_Entries provided:_
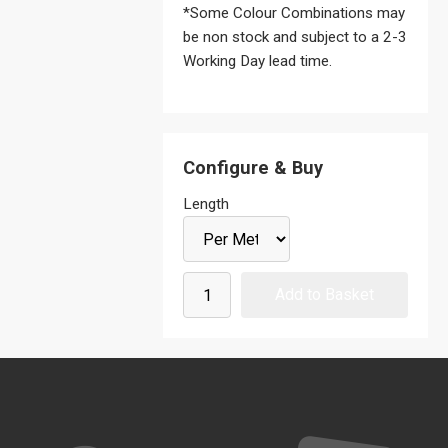
*Some Colour Combinations may
be non stock and subject to a 2-3
Working Day lead time.
Configure & Buy
Length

_Your objective:_
Your answer must be the entries repeated exactly, with no pictures.

_Written response:_
*Some Colour Combinations may
be non stock and subject to a 2-3
Working Day lead time.
Configure & Buy
Length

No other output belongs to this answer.